For many anglers the sulphurs are one of the most anticipated hatches of the year. It can also be one of the most frustrating when the trout get ultra finicky. This emerger of Matt Grobert's has proven itself to work wonders at relieving some of that frustration.
For a hook, Matt likes a Dai-Riki #125 in a size 14 but it's a good idea to carry them in 16 as well. To start the fly, Matt loads a bobbin with a spool of yellow 3/0 Danville monocord.
Get the thread started on the hook shank and take wraps rearward to halfway between the point and the barb before snipping the butt end off close.
Cut a small segment of mayfly brown Zelon free from the hank. Lay it against the near side of your hook and allow the thread torque from a couple of wraps to carry it to the top of the hook. Pull on the Zelon to shorten the butts and reduce material waste. Take wraps down the bend to secure the Zelon and then back up to cover the butts. Snip the Zelon off at about a hook gap's length to imitate a trailing shuck.
Snip an 8 to 10 inch piece of 6/0 brown Danville free from the spool and secure it to the hook. Then take wraps with the yellow monocord to build up the abdomen of the fly.
Load a second bobbin with olive 6/0 Danville and tie it in just behind the eye. Once the thread is secured to the hook shank you can snip the tag end off close. With wraps of the olive thread, go over the wraps of yellow thread and finally snip the yellow thread off close. You've now effectively switched your primary tying thread from thick yellow to thin olive.
Apply a very light coating of ultra sticky dubbing wax to the length of brown thread at the rear of the fly. Get a hold of a small clump of brown Australian possum and pull the fibers out to roughly align them. With tying scissors, snip the fibers into short little segments to form really fine, fluffy dubbing. Touch dub just a small amount to your tying thread. You want it to look kind of like a haze around the thread. Give it a good twist to further secure the fibers to it. You can then begin making open spiral wraps up the hook creating the appearance of abdominal segments as you go. Tie this ultra thin dubbing noodle off at the front of the abdomen and then snip the remainder free.

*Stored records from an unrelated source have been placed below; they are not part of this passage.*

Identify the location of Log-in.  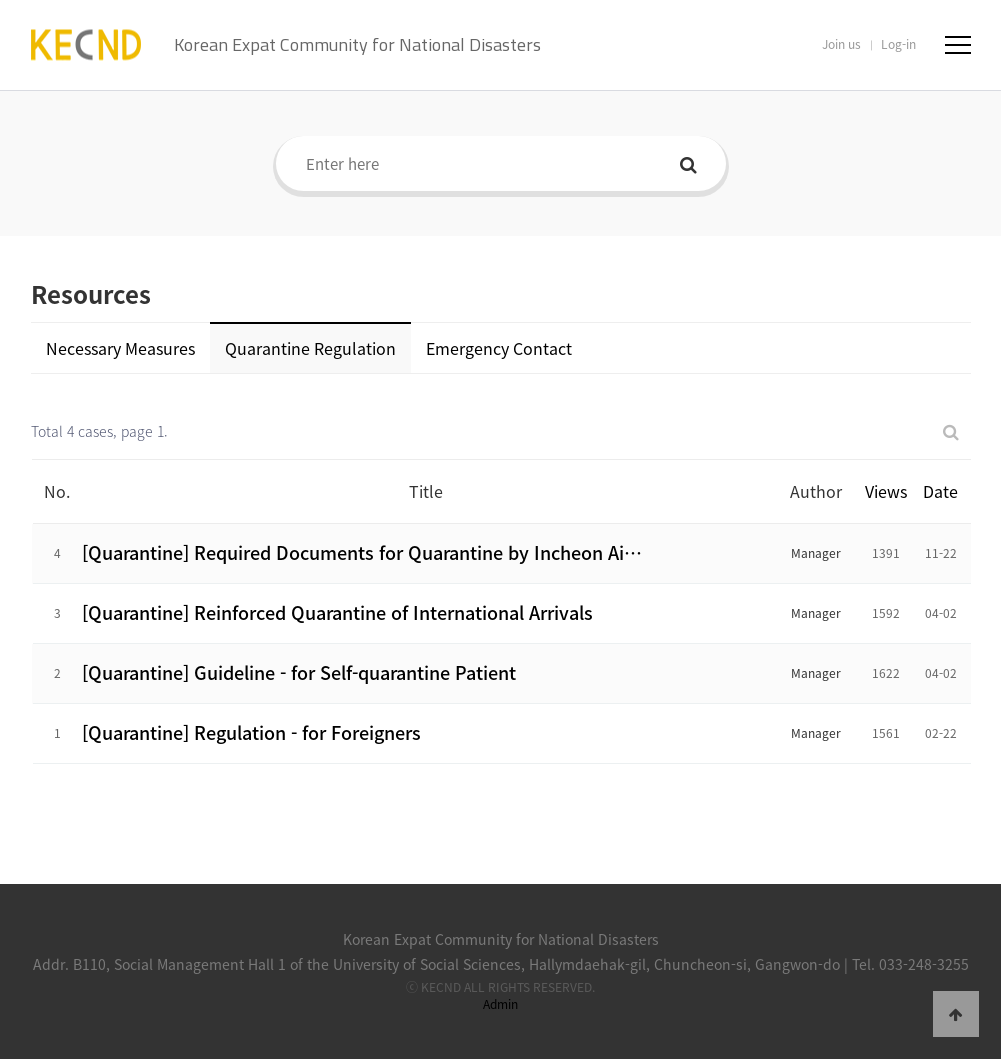 (898, 44).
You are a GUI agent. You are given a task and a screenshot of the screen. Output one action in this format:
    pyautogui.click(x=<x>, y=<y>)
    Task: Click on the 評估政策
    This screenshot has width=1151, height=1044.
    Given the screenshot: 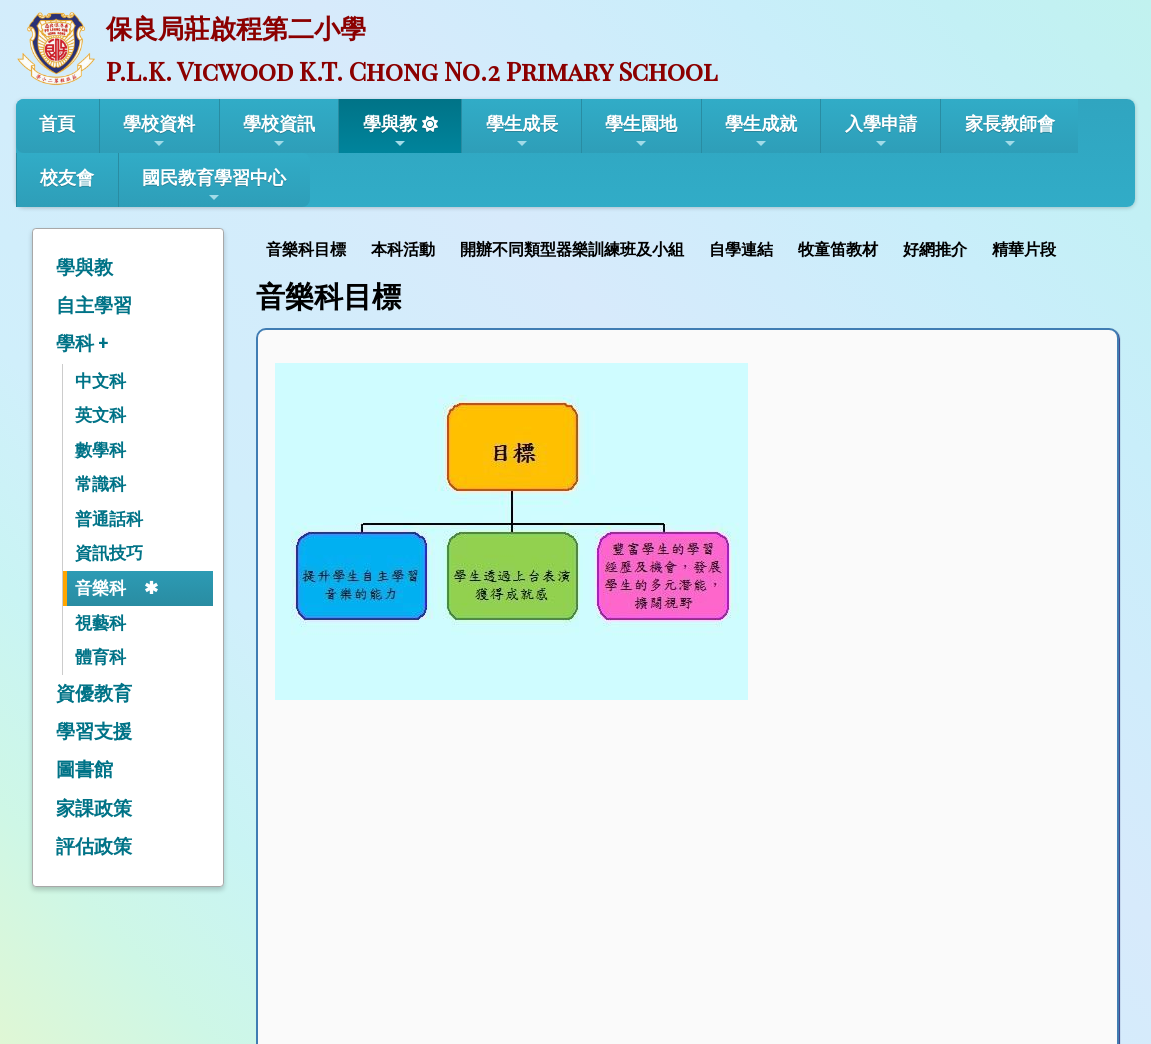 What is the action you would take?
    pyautogui.click(x=94, y=846)
    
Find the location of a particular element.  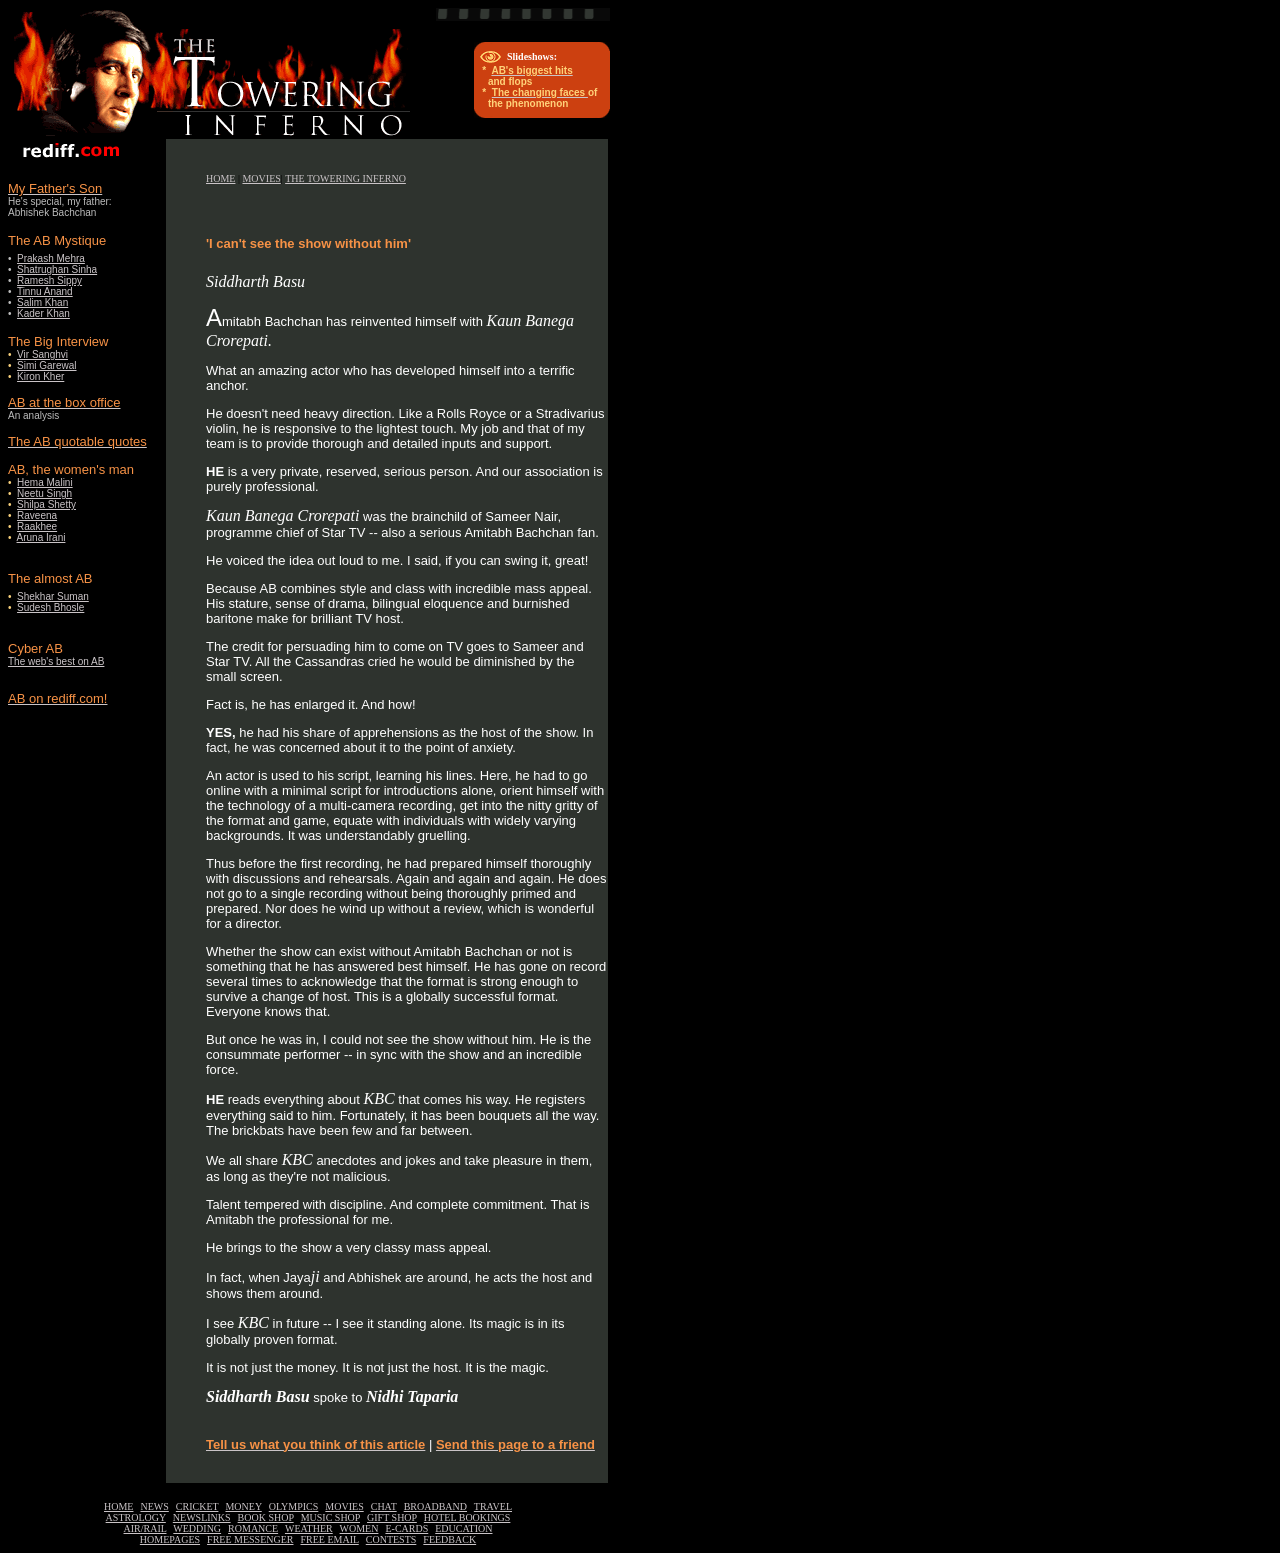 FREE EMAIL is located at coordinates (330, 1539).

Take a small clump of pale yellow rabbit fur and dub it onto your tying thread. Take wraps with the dubbing noodle to form a short, little yellow thorax. End with your thread immediately in front of the dubbing.
Snip a small clump of fine caribou hair free from the hide. Strip out the fuzzies from the butts and get rid of any errant fibers. Place the bundle in a hair stacker and give it a real good stacking to align the tips of the caribou hair. Carefully remove the hair from the stacker and keeping the tips aligned, secure the clump to the top of the hook shank with a couple of tight pinch wraps. Use a few more wraps to make sure the hair stays on top of the shank. The tips should extend to just beyond the bend of the hook.
Pull the butt ends rearward and take wraps to build up a thread dam and hold the butts up. Grab another small clump of the pale yellow rabbit dubbing and this time form a slightly larger dubbing noodle on your tying thread. Starting just behind the eye and working rearward, wrap the dubbing noodle to further push back the caribou hair butts before moving your tying thread to just behind the eye. You can then whip finish with 5 or 6 turns and snip or cut your tying thread free.
Finally, snip the butt ends of the caribou hair off at an angle in line with the top of the wing. If you have any wayward hairs, give them a trim.
This little gem floats well in the surface film and works wonders on fussy trout.